--- Records to process ---

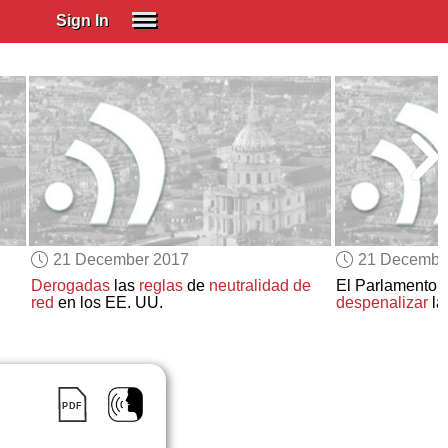
Sign In
SIGN IN
Spanish (Spain)
Spanish (Latino)
SUBSCRIBE
EDUCATIONAL LICENSES
GIFT CARDS
21 December 2017
21 Decembe
OTHER LANGUAGES
Derogadas
las
reglas
de
neutralidad de
El Parlamento 
red
en los EE. UU.
despenalizar
la
ABOUT US
ADJUST COLORS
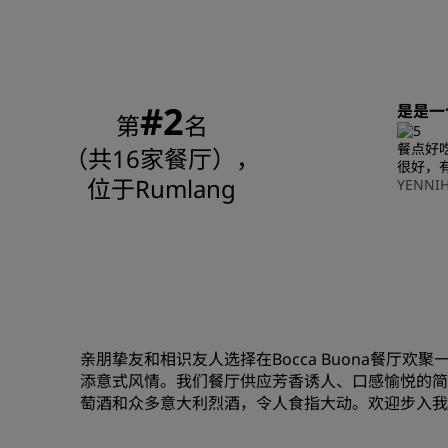
#2
是是一
第
名
餐点好
（共16家餐厅），
很好，
位于Rumlang
YENNI
亲朋挚友和相识友人选择在Bocca Buona餐厅
添意式风情。我们餐厅供应芳香诱人、口感愉悦的简
萄酒和众多意大利烈酒，令人食指大动。欢迎步入我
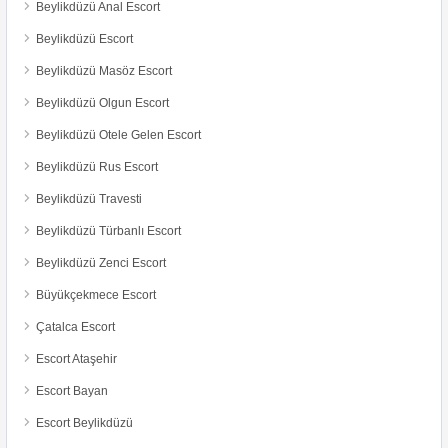
Beylikdüzü Anal Escort
Beylikdüzü Escort
Beylikdüzü Masöz Escort
Beylikdüzü Olgun Escort
Beylikdüzü Otele Gelen Escort
Beylikdüzü Rus Escort
Beylikdüzü Travesti
Beylikdüzü Türbanlı Escort
Beylikdüzü Zenci Escort
Büyükçekmece Escort
Çatalca Escort
Escort Ataşehir
Escort Bayan
Escort Beylikdüzü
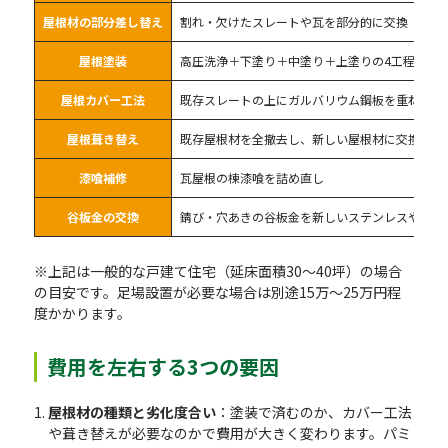
屋根材の部分差し替え
割れ・欠けたスレートや瓦を部分的に交換
屋根塗装
高圧洗浄＋下塗り＋中塗り＋上塗りの4工程
屋根カバー工法
既存スレートの上にガルバリウム鋼板を重ね葺き
屋根葺き替え
既存屋根材を全撤去し、新しい屋根材に交換
漆喰補修
瓦屋根の棟漆喰を詰め直し
谷板金の交換
錆び・穴あきの谷板金を新しいステンレスやガル
※上記は一般的な戸建て住宅（延床面積30〜40坪）の場合
の目安です。足場設置が必要な場合は別途15万〜25万円程
度かかります。
費用を左右する3つの要因
屋根材の種類と劣化度合い
：塗装で済むのか、カバー工法
や葺き替えが必要なのかで費用が大きく変わります。パミ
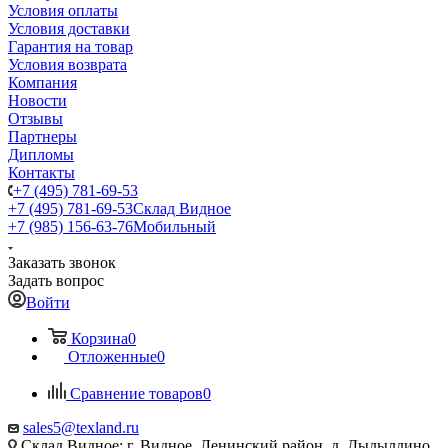
Условия оплаты
Условия доставки
Гарантия на товар
Условия возврата
Компания
Новости
Отзывы
Партнеры
Дипломы
Контакты
+7 (495) 781-69-53
+7 (495) 781-69-53
Склад Видное
+7 (985) 156-63-76
Мобильный
Заказать звонок
Задать вопрос
Войти
Корзина
0
Отложенные
0
Сравнение товаров
0
sales5@texland.ru
Склад Видное: г. Видное, Ленинский район, д. Дыдылдино,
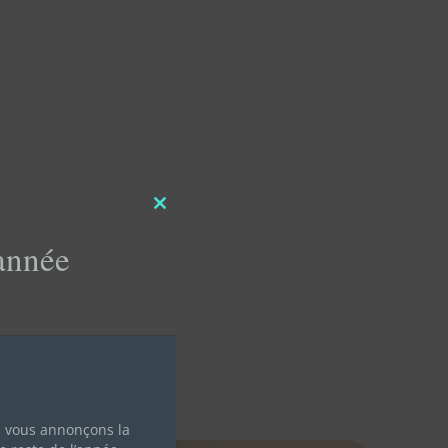
Close
this
'année
module
s vous annonçons la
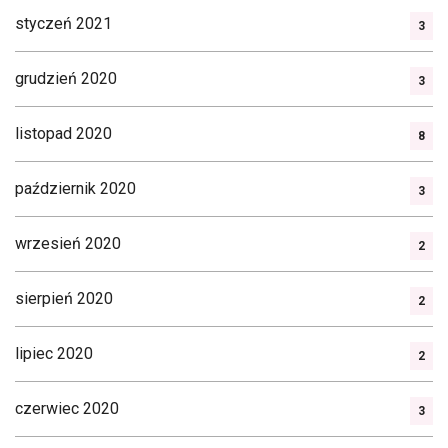
styczeń 2021
3
grudzień 2020
3
listopad 2020
8
październik 2020
3
wrzesień 2020
2
sierpień 2020
2
lipiec 2020
2
czerwiec 2020
3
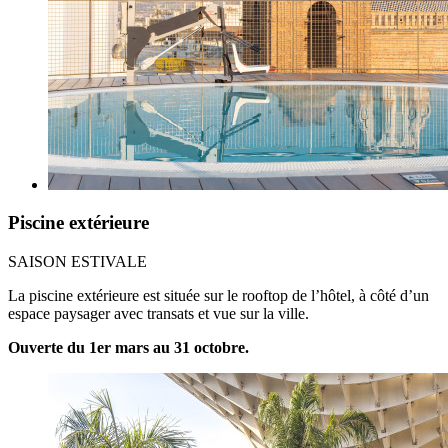
Piscine extérieure
SAISON ESTIVALE
La piscine extérieure est située sur le rooftop de l’hôtel, à côté d’un
espace paysager avec transats et vue sur la ville.
Ouverte du 1er mars au 31 octobre.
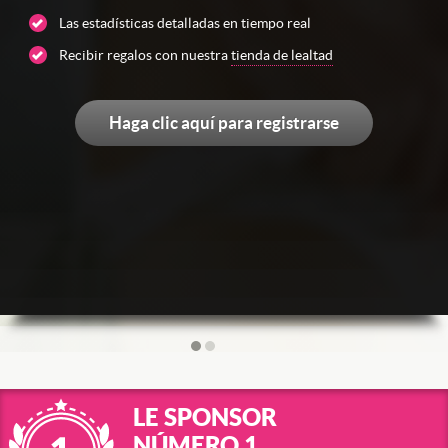
Las estadísticas detalladas en tiempo real
Recibir regalos con nuestra
tienda de lealtad
Haga clic aquí para registrarse
LE SPONSOR
NÚMERO 1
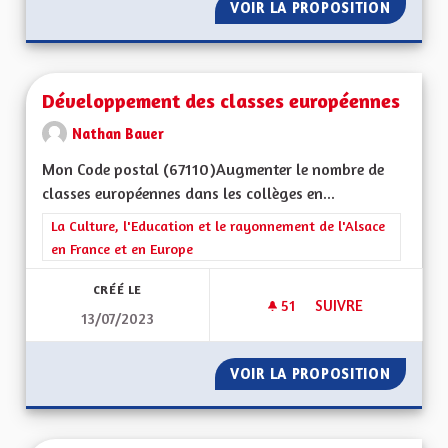
VOIR LA PROPOSITION
ENSEIG
Développement des classes européennes
Nathan Bauer
Mon Code postal (67110)Augmenter le nombre de
classes européennes dans les collèges en...
Filtrer les résultats de la catégorie : La Culture, l'Education e
La Culture, l'Education et le rayonnement de l'Alsace
en France et en Europe
CRÉÉ LE
51
51 ABONNÉS
SUIVRE
13/07/2023
DÉVELOPPEMENT DE
VOIR LA PROPOSITION
DÉVELO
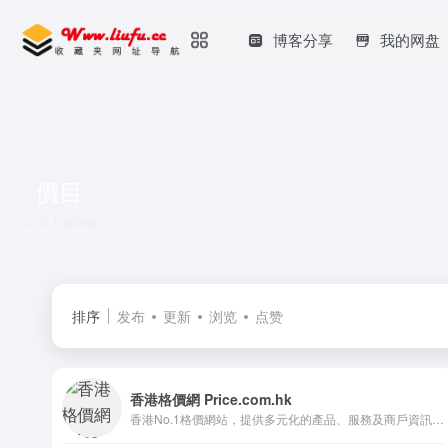
博客分享
我的网盘
價目
共 1 篇网址
排序
发布
更新
浏览
点赞
香港格價網 Price.com.hk
香港No.1格價網站，提供多元化的產品、服務及商戶資訊，包括價格、詳細規格、用家意見、相關情報及二手買賣等，設有安心訂購服務令購物更有保障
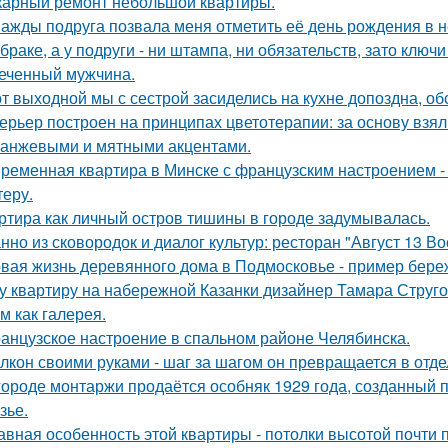
арный ремонт небольшой квартиры.
ажды подруга позвала меня отметить её день рождения в 
 браке, а у подруги - ни штампа, ни обязательств, зато ключ
еченный мужчина.
от выходной мы с сестрой засиделись на кухне допоздна, об
ерьер построен на принципах цветотерапии: за основу взял
ранжевыми и мятными акцентами.
ременная квартира в Минске с французским настроением - 
теру.
ртира как личный остров тишины в городе задумывалась.
нно из сковородок и диалог культур: ресторан "Август 13 Во
вая жизнь деревянного дома в Подмосковье - пример береж
у квартиру на набережной Казанки дизайнер Тамара Струг
м как галерея.
анцузское настроение в спальном районе Челябинска.
лкон своими руками - шаг за шагом он превращается в отде
городе монтаржи продаётся особняк 1929 года, созданный
зье.
авная особенность этой квартиры - потолки высотой почти п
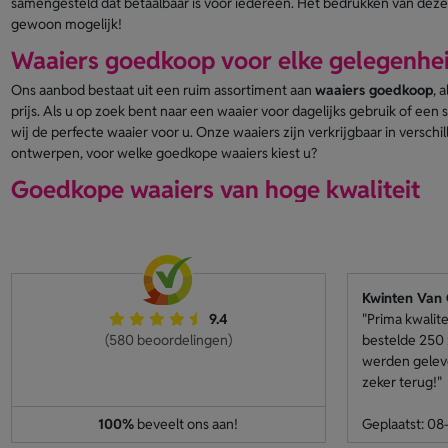
samengesteld dat betaalbaar is voor iedereen. Het bedrukken van dez
gewoon mogelijk!
Waaiers goedkoop voor elke gelegenhe
Ons aanbod bestaat uit een ruim assortiment aan
waaiers goedkoop
, 
prijs. Als u op zoek bent naar een waaier voor dagelijks gebruik of een
wij de perfecte waaier voor u. Onze waaiers zijn verkrijgbaar in versch
ontwerpen, voor welke goedkope waaiers kiest u?
Goedkope waaiers van hoge kwaliteit
Kwinten Van
9.4
"Prima kwalite
(580 beoordelingen)
bestelde 250 
werden geleve
zeker terug!"
100%
beveelt ons aan!
Geplaatst: 0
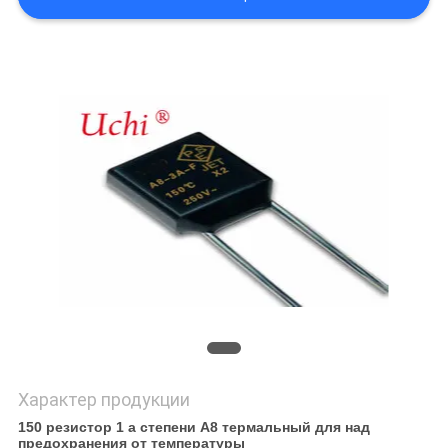
САЙТА
PRIVACY
POLICY
Характер продукции
150 резистор 1 a степени A8 термальный для над
предохранения от температуры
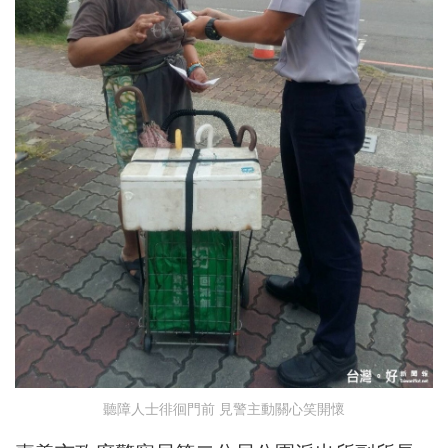
聽障人士徘徊門前 見警主動關心笑開懷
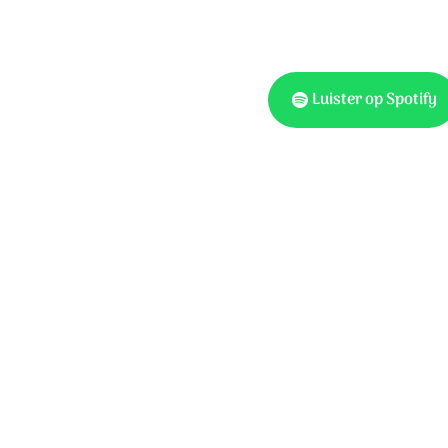
Luister op Spotify
Tekst: Andre F. Troost, m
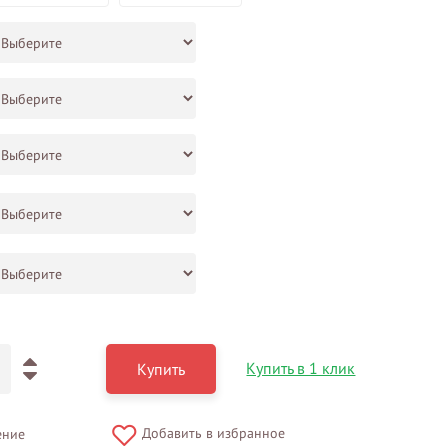
Купить в 1 клик
Купить
Добавить в избранное
ение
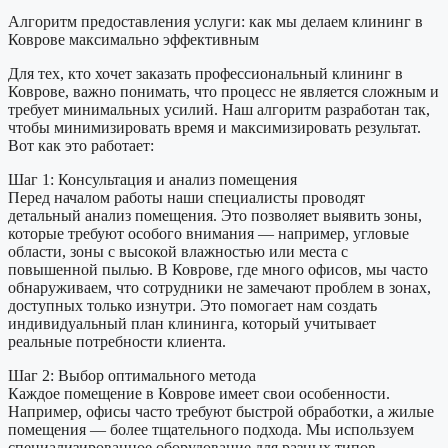
Алгоритм предоставления услуги: как мы делаем клининг в
Коврове максимально эффективным
Для тех, кто хочет заказать профессиональный клининг в
Коврове, важно понимать, что процесс не является сложным и
требует минимальных усилий. Наш алгоритм разработан так,
чтобы минимизировать время и максимизировать результат.
Вот как это работает:
Шаг 1: Консультация и анализ помещения
Перед началом работы наши специалисты проводят
детальный анализ помещения. Это позволяет выявить зоны,
которые требуют особого внимания — например, угловые
области, зоны с высокой влажностью или места с
повышенной пылью. В Коврове, где много офисов, мы часто
обнаруживаем, что сотрудники не замечают проблем в зонах,
доступных только изнутри. Это помогает нам создать
индивидуальный план клининга, который учитывает
реальные потребности клиента.
Шаг 2: Выбор оптимального метода
Каждое помещение в Коврове имеет свои особенности.
Например, офисы часто требуют быстрой обработки, а жилые
помещения — более тщательного подхода. Мы используем
специализированное оборудование для разных типов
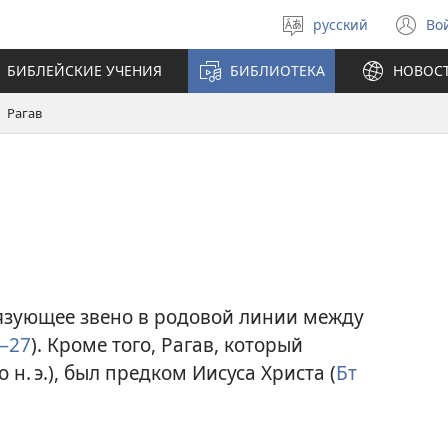
русский
Во
Выберите
(о
язык
в
БИБЛЕЙСКИЕ УЧЕНИЯ
БИБЛИОТЕКА
НОВОС
н
ок
Рагав
вязующее звено в родовой линии между
—27
). Кроме того, Рагав, который
н. э.), был предком Иисуса Христа (
Бт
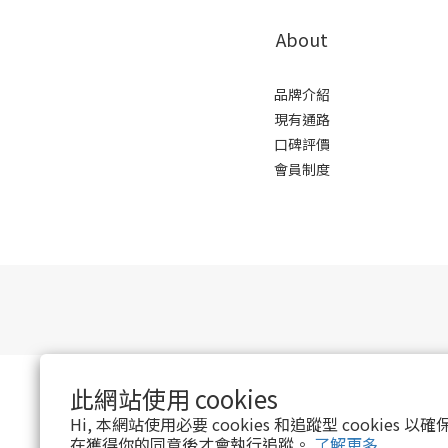
About
品牌介紹
現有通路
口碑評價
會員制度
此網站使用 cookies
Hi, 本網站使用必要 cookies 和追蹤型 cookies
在獲得你的同意後才會執行追蹤。
了解更多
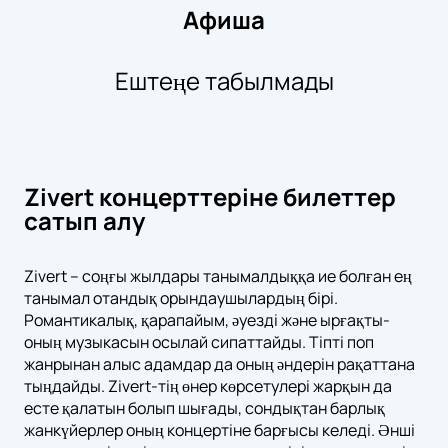
Афиша
Ештеңе табылмады
Zivert концерттеріне билеттер
сатып алу
Zivert – соңғы жылдары танымалдыққа ие болған ең
танымал отандық орындаушылардың бірі.
Романтикалық, қарапайым, әуезді және ырғақты-
оның музыкасын осылай сипаттайды. Тіпті поп
жанрынан алыс адамдар да оның әндерін рақаттана
тыңдайды. Zivert-тің өнер көрсетулері жарқын да
есте қалатын болып шығады, сондықтан барлық
жанкүйерлер оның концертіне барғысы келеді. Әнші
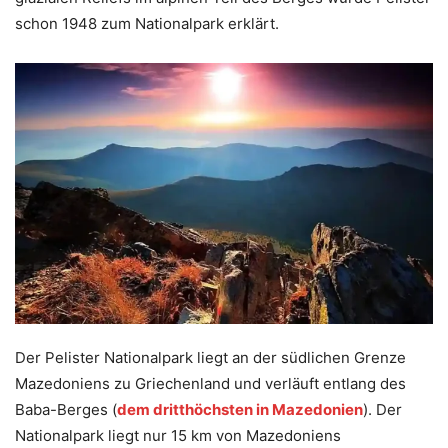
schon 1948 zum Nationalpark erklärt.
Der Pelister Nationalpark liegt an der südlichen Grenze
Mazedoniens zu Griechenland und verläuft entlang des
Baba-Berges (
dem dritthöchsten in Mazedonien
). Der
Nationalpark liegt nur 15 km von Mazedoniens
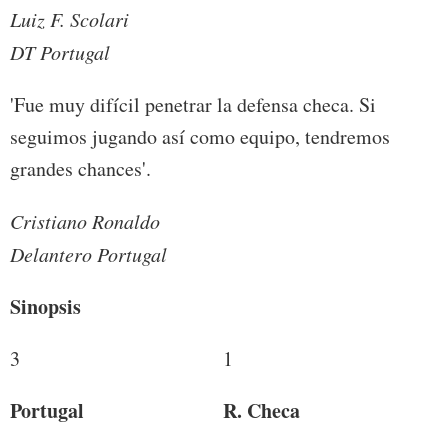
Luiz F. Scolari
DT Portugal
'Fue muy difícil penetrar la defensa checa. Si
seguimos jugando así como equipo, tendremos
grandes chances'.
Cristiano Ronaldo
Delantero Portugal
Sinopsis
3
1
Portugal
R. Checa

---

Exercise goal: Your task is to copy every line of the entries that contains the string "зоны".

Written answer:
детальный анализ помещения. Это позволяет выявить зоны,
области, зоны с высокой влажностью или места с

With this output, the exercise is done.